Not only are the Red Sox coming off the worst September collapse in baseball history, but that was followed with substantiated reports of less than professional conduct in the clubhouse.
So Saturday was a significant day -- one in which the owners spoke, and so, too, did general manager Ben Cherington and manager Bobby Valentine.
"I would say that we talked about how proud we are to be involved and to be a part of this organization," said Werner, the club's chairman. "They should feel proud. We have great fans and this is going to be a new chapter. We didn't spend too much time talking about 2011. It's a new chapter. We have a new ballpark [for Spring Training]. Our fans are excited about this year, and I certainly think our players are motivated to play postseason baseball."
When the Red Sox go through a year like last year, the entire organization takes it personally.
"I would say we feel individually and collectively that we have something to prove in 2012," said Lucchino. "Players feel that way. I think our managers and coaches feel that way. I know Ben and [the] baseball [operations department] feel that way."
Expect ownership to take a more active role with the players this year.
"I think we said we accept our share of the responsibility for perhaps not having a more open-door policy," Werner said. "We'll be more present this year. But in the end, I do think more has been written about this than the State of the Union. We're moving on. This is a new chapter. We've accepted some collective and individual responsibility."
Because the Red Sox had a quiet winter by their standards on the Hot Stove front, there have been suggestions that ownership has tightened the purse strings. The Henry-Lucchino-Werner trio takes severe exception to that notion.

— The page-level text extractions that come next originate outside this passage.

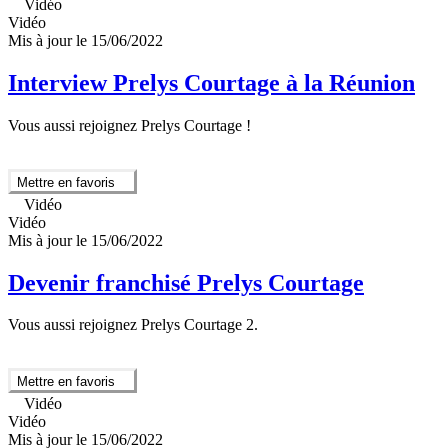
Vidéo
Vidéo
Mis à jour le 15/06/2022
Interview Prelys Courtage à la Réunion
Vous aussi rejoignez Prelys Courtage !
Mettre en favoris
Vidéo
Vidéo
Mis à jour le 15/06/2022
Devenir franchisé Prelys Courtage
Vous aussi rejoignez Prelys Courtage 2.
Mettre en favoris
Vidéo
Vidéo
Mis à jour le 15/06/2022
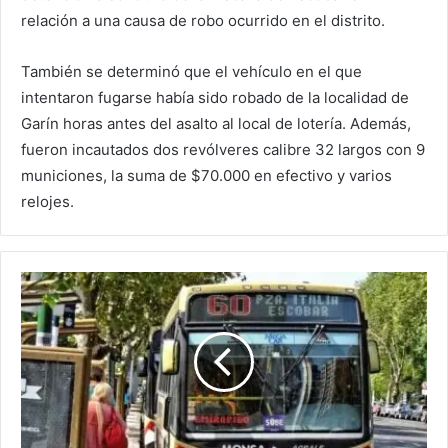
relación a una causa de robo ocurrido en el distrito.
También se determinó que el vehículo en el que
intentaron fugarse había sido robado de la localidad de
Garín horas antes del asalto al local de lotería. Además,
fueron incautados dos revólveres calibre 32 largos con 9
municiones, la suma de $70.000 en efectivo y varios
relojes.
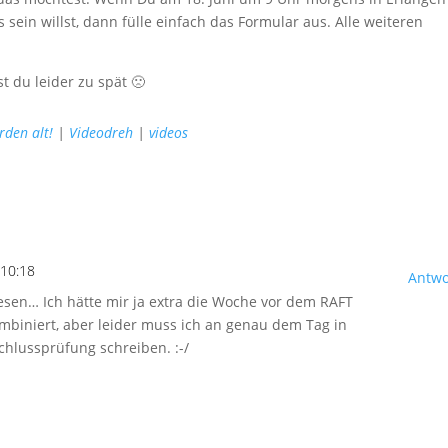
 sein willst, dann fülle einfach das Formular aus. Alle weiteren
 du leider zu spät 🙁
rden alt!
|
Videodreh
|
videos
 10:18
Antwo
sen… Ich hätte mir ja extra die Woche vor dem RAFT
biniert, aber leider muss ich an genau dem Tag in
hlussprüfung schreiben. :-/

"To answer your question, in terms of 2012, it's only February," Lucchino said. "We're not done. There are things you do during the season that are possibilities of how to improve the club during the season. There's still that option as well. And maybe we should be direct about this. Our payroll is going to be in the $190 million-plus range. I'm pretty confident, if you look at it the way we do, you'll see that. That's a gigantically large commitment, because there's a gigantically large commitment to winning in this organization. If we haven't proved that to you in 10 years, shame on us."
The Red Sox have won two World Series championships during this ownership era, but Boston hasn't won a postseason contest since Game 6 of the 2008 American League Championship Series.
For most of their time as owners, Theo Epstein led the front office while Terry Francona served as manager. The duo of Cherington and Valentine is taking over this season.
"I'm not concerned about the direction of the organization. I feel like we have the right direction," Henry said. "I've heard the term 'new chapter.' I feel sort of like this is the next chapter. There's a real excitement here at camp. It's palpable. It's not just the new facility. There's a real excitement to be back at it again. I'm extremely happy with the leadership of the organization and with the product that we're going to have on the playing field, with the general atmosphere and attitude that was evident this morning."
Speaking of Epstein, do the Red Sox regret the way the compensation was handled? Just this week, Boston received a prospect -- righty Chris Carpenter -- from the Cubs.
"If it's a tough negotiation, both sides are generally a little unhappy with the way it works," Henry said. "The Cubs probably aren't happy with it; we probably aren't happy with it. Given the amount of time that was spent on it, it probably was the appropriate result."
Why didn't the Red Sox resolve the matter before allowing Epstein to move to Chicago?
"I think there was a basic misunderstanding between [Cubs owner] Tom Ricketts and I when we first spoke about it," Henry said. "I really admire Tom Ricketts as an owner. He's one of the best owners in baseball. It's a great organization. We probably had a misunderstanding, at least as far as expectation. There was no real agreement. ... The best way to explain it is [that] we probably had different expectations based on the first conversation as to what was transpiring."
"We have a saying at the Red Sox -- you've heard it before -- 'All's well that ends,'" Lucchino said. "Let's move on -- next issue."